15/10/2025
NEWS STORY
Though admitting that Max Verstappen is a threat, Zak Brown insists that Papaya Rules remain.
Other than the Dutchman's improved form following recent updates, the fact is that the biggest threat to Oscar Piastri or Lando Norris claiming the 2025 is the pair themselves.
While the Woking team has left them free to race courtesy of its so-called Papaya Rules - which Norris has claimed don't actually exist - as the title fight reaches its climax it is clear that the tension is getting to both drivers.
Be it strategy, team orders, botched pit-stops or incidents such as Singapore where Norris almost put his teammate into the wall on the first lap, there is a feeling that things could eventually get out of hand.
Verstappen has claimed 86 points from the last four races, compared to Piastri's 52 and Norris' 39, understandably Brown is concerned, however the American insists that in terms of Papatya Rules it is business as usual.
"While we'd like it to solely come down to our two guys, Max is still very much in the game," he tells his team's website. "I think what has been key is that the team have remained so focused but also very humble. So, we're just going to keep doing what we're doing.
"Our strategy isn't going to change because we've won the constructors'," he insists, "we're going to approach the remaining race weekends in the same way we've approached every one before it.
"That's what we're here to do, win races and win championships.
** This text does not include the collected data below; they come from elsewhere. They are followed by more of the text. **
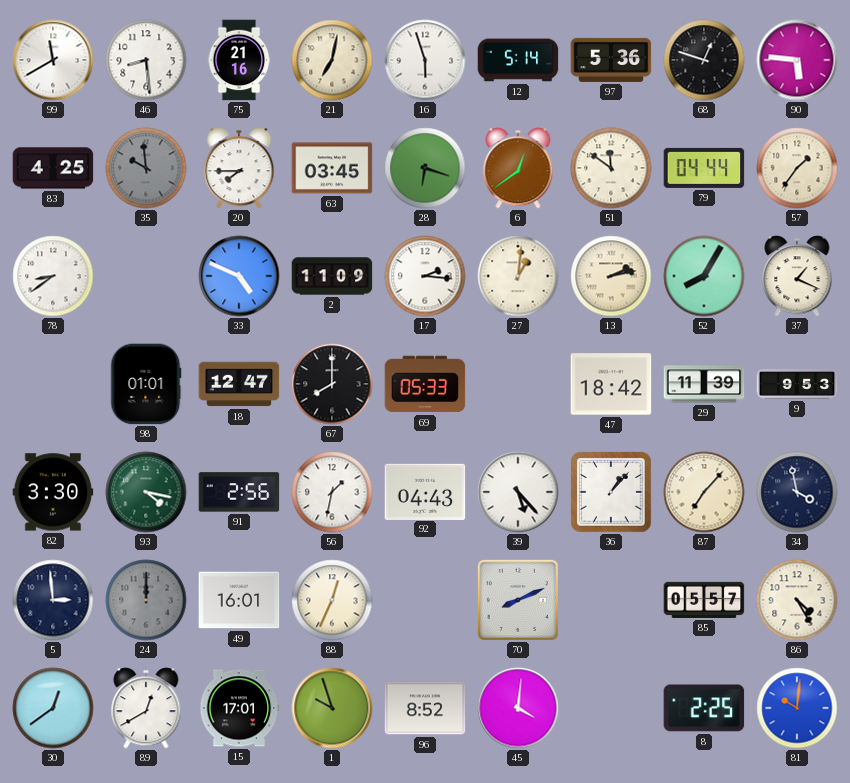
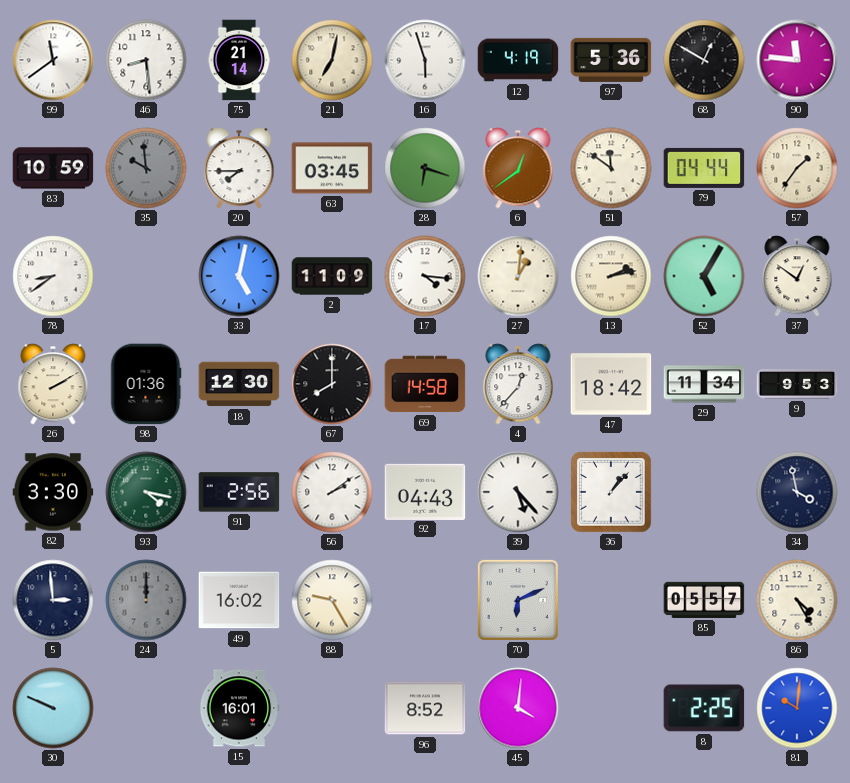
99: 11:40 -> 11:39
75: 21:16 -> 21:14
12: 5:14 -> 4:19
68: 12:48 -> 12:50
90: 5:46 -> 11:46
83: 4:25 -> 10:59
33: 4:49 -> 5:02
17: 2:16 -> 4:16
52: 8:05 -> 5:05
37: 1:19 -> 12:51
26: none -> 2:10
98: 01:01 -> 01:36
18: 12:47 -> 12:30
69: 05:33 -> 14:58
4: none -> 12:37
29: 11:39 -> 11:34
56: 1:32 -> 2:09
87: 7:07 -> none
49: 16:01 -> 16:02
88: 12:34 -> 9:25
70: 8:11 -> 6:11
30: 12:39 -> 9:49
89: 12:40 -> none
15: 17:01 -> 16:01
1: 9:57 -> none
And we couldn't be hungrier."
Hard to believe, but prior to Lewis Hamilton in 2008, McLaren's last back-to-back titles came courtesy of Mika Hakkinen who won in 1998 and 1999. With an eye on those back-to-back titles, not to mention successive titles between 1988 and 1991, Brown is hoping that next year's rules overhaul might lead to another golden era for the Woking team.
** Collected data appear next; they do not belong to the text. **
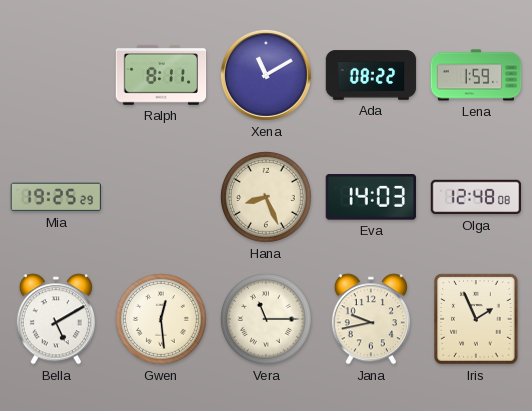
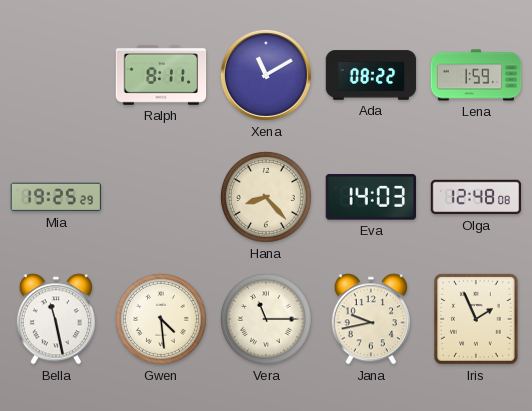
Hana: 8:26 -> 8:23
Bella: 5:10 -> 11:28
Gwen: 12:29 -> 4:29
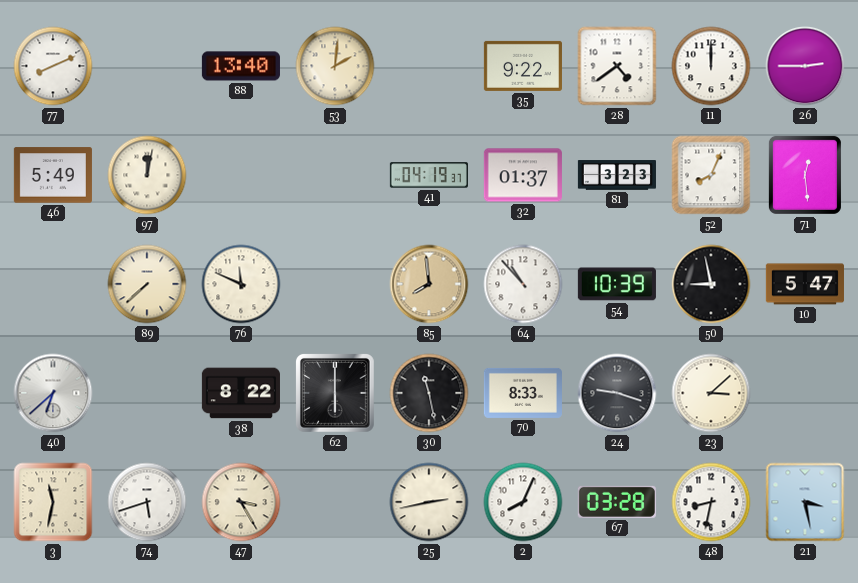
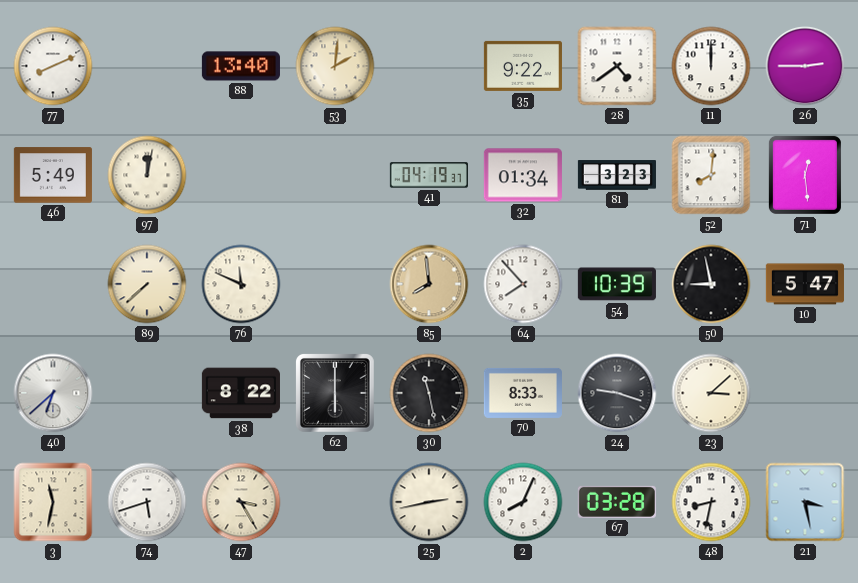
32: 01:37 -> 01:34
52: 8:04 -> 8:01
64: 10:53 -> 7:53
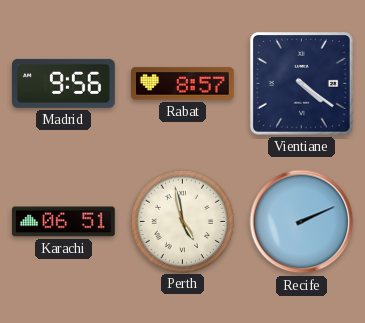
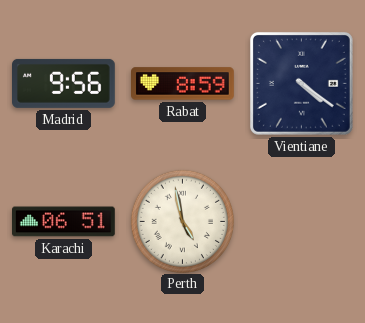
Rabat: 8:57 -> 8:59
Recife: 2:11 -> none
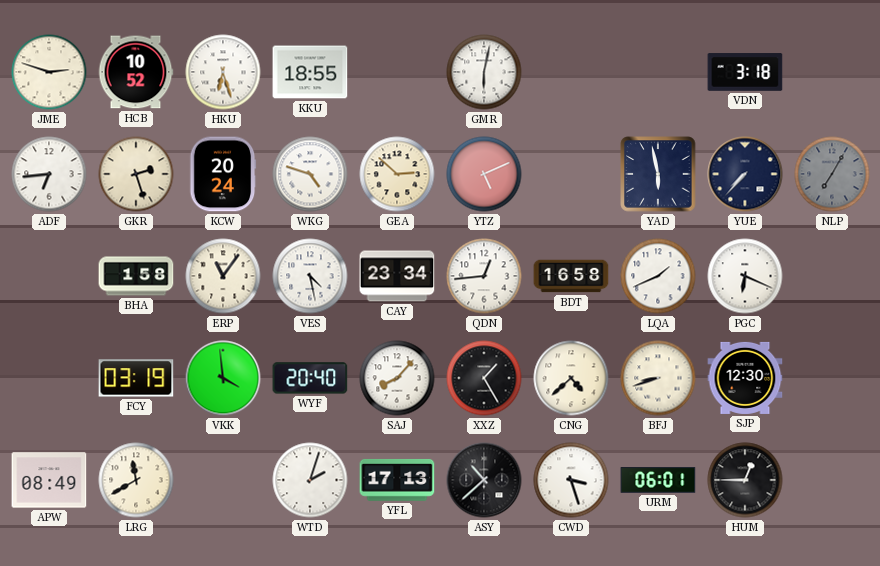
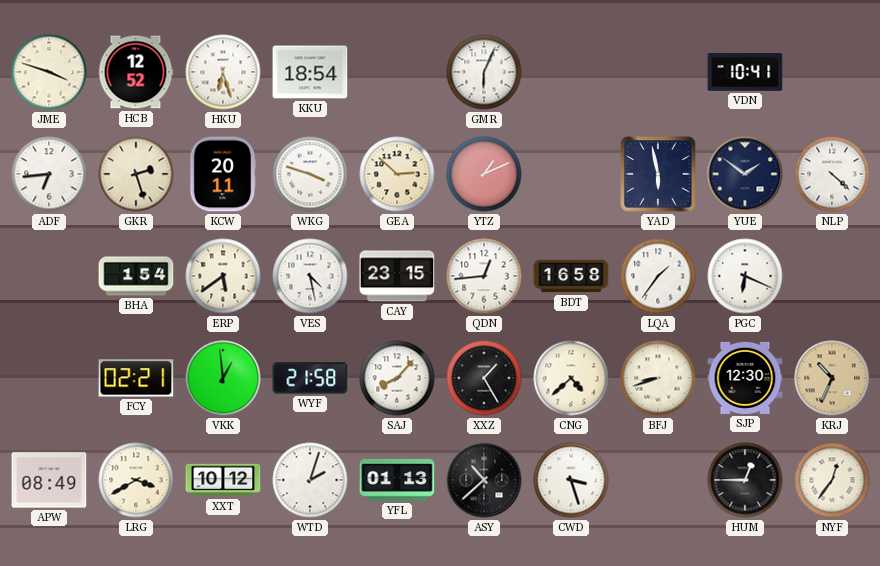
JME: 2:48 -> 3:48
HCB: 10:52 -> 12:52
KKU: 18:55 -> 18:54
GMR: 6:02 -> 6:04
VDN: 3:18 -> 10:41
KCW: 20:24 -> 20:11
WKG: 4:48 -> 3:48
YTZ: 5:11 -> 1:11
YUE: 7:37 -> 1:51
NLP: 7:05 -> 4:22
NLP dial: grey -> white
BHA: 1:58 -> 1:54
ERP: 11:06 -> 5:39
CAY: 23:34 -> 23:15
LQA: 1:41 -> 1:36
FCY: 03:19 -> 02:21
VKK: 3:59 -> 12:59
WYF: 20:40 -> 21:58
KRJ: none -> 10:34
LRG: 11:40 -> 3:40
XXT: none -> 10:12
YFL: 17:13 -> 01:13
URM: 06:01 -> none
NYF: none -> 12:36
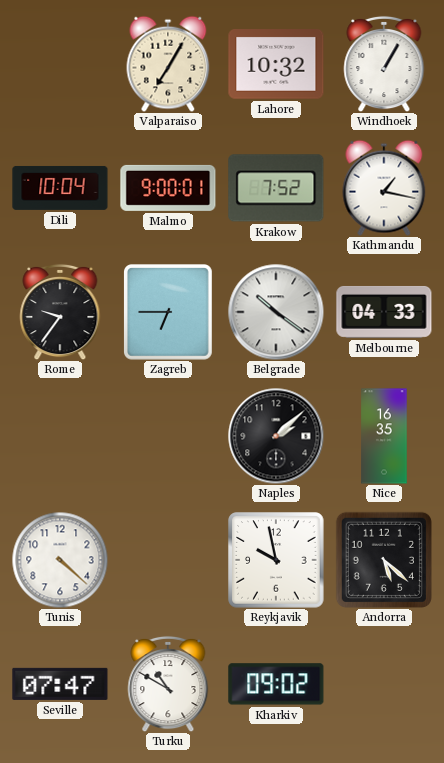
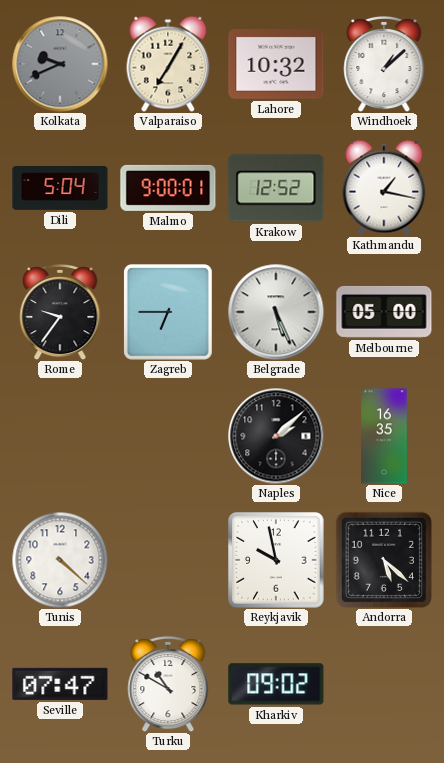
Kolkata: none -> 9:41
Windhoek: 1:05 -> 1:08
Dili: 10:04 -> 5:04
Krakow: 7:52 -> 12:52
Belgrade: 10:21 -> 5:26
Melbourne: 04:33 -> 05:00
"Do we want to create a McLaren dynasty and leave a legacy? Of course we do," says the American. "But it's like Andrea says: 'You don't race trying to create a legacy, you show up every weekend, focused on what you need to do that weekend, and then, the results and the history books take care of themselves.
"Next year, with the new regulations, is going to be even tougher," he admits. "This year, we had the benefit of working within regulations that we knew. But we're now entering a new era, with one of the biggest regulation changes in the history of F1, that comes with a lot of risk and a lot of opportunity."